Meet the woman who brings thousands together to count L.A.’s homeless population
The hand-drawn thermometer on the wall had just jumped to 7,100, assuring everyone in the command center that this year’s homeless count would have enough volunteers. But for Clementina Verjan, in charge of every count since the Los Angeles Homeless Services Authority began conducting them in 2005, that didn’t mean all was well.
She knew it would be next to impossible to spread that many people across Los Angeles County in an even manner. Some locations would have too many volunteers and some would have too few.
“We never have a shortage of volunteers for skid row,” she said Tuesday.

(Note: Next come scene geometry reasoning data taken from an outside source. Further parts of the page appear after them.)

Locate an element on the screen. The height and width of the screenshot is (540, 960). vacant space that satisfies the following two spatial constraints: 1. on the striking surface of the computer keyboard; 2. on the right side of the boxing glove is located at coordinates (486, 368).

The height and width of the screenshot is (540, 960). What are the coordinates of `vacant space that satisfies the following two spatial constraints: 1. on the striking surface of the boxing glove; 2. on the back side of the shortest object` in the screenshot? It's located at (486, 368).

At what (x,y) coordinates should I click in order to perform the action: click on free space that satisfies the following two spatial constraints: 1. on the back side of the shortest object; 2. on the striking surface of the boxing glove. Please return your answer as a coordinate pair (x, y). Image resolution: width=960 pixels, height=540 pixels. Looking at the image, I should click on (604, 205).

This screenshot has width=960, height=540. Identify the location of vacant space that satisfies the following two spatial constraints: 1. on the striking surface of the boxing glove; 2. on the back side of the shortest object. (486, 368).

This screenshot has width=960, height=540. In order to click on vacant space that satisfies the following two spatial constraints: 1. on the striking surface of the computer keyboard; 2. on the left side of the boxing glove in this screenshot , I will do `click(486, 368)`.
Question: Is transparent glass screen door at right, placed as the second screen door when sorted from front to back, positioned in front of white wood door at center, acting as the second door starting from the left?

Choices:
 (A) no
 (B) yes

So, on the first day of the federally mandated point-in-time count of the homeless population, Verjan was in her office downtown, scanning a computer readout of 163 deployment centers in churches, parks and community centers. It didn’t take long to find a location that needed help.
Only 12 volunteers had signed up to cover Avocado Heights in the center of the San Gabriel Valley. Seventy were needed. So about 6:30, Verjan slipped on her LAHSA jacket and headed to her car to do what she has done for years — count homeless people.

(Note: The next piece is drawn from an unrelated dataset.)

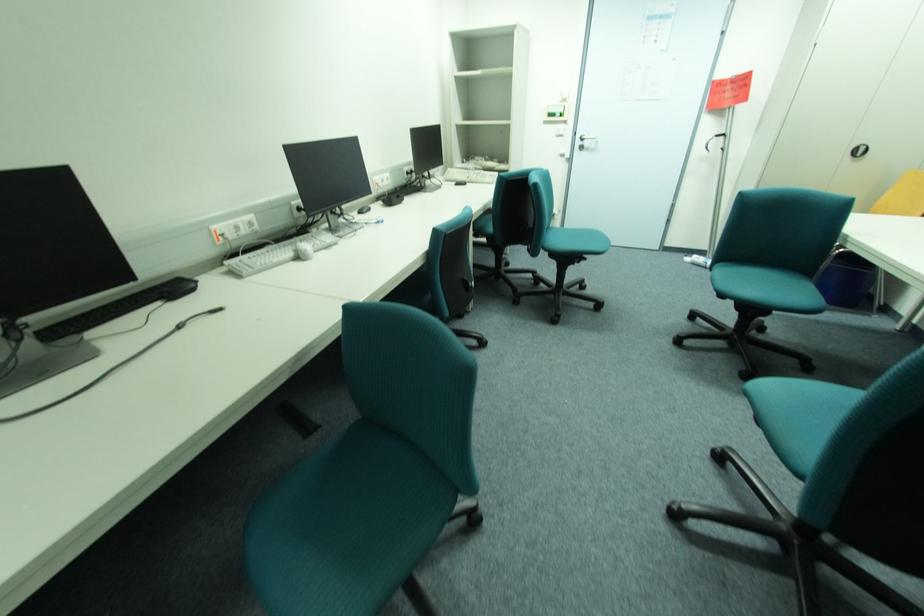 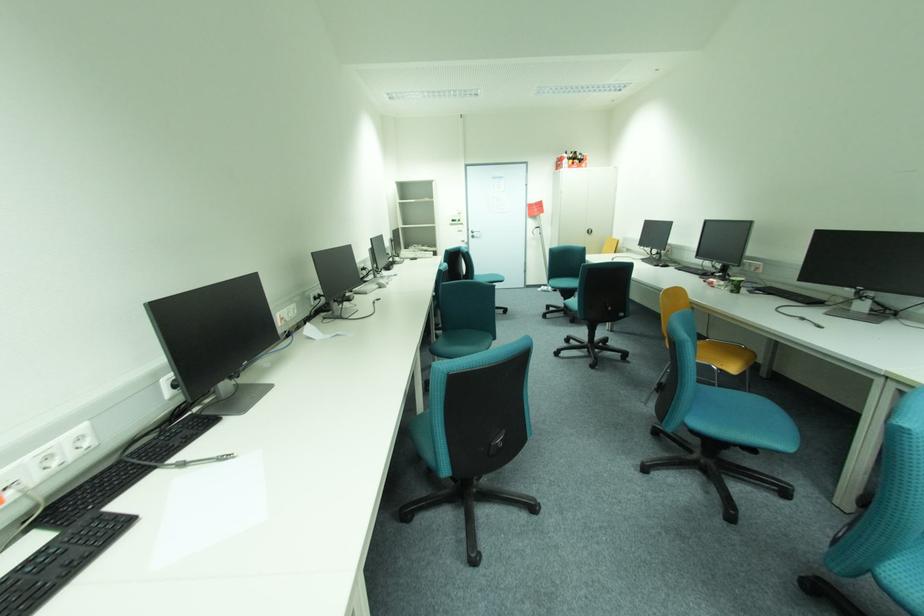 Locate, in the second image, the point that corresponds to point 585,144 in the first image.

(477, 235)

Verjan, 47, joined the homeless services agency in 1999 to prepare a grant application to the U.S. Department of Housing and Urban Development. When HUD required homelessness agencies to start documenting the number of people they were serving, she was given the additional role of helping organize what became L.A.’s first point-in-time count.
It was 15 years ago when 250 paid workers and 750 volunteers scoured a sample of the county’s census tracts. Verjan had retained a consulting firm to design a counting method suitable for the sprawl of Los Angeles.
The method developed then, sending people to visually survey sampled census tracts, remains the foundation for LAHSA’s now-annual count.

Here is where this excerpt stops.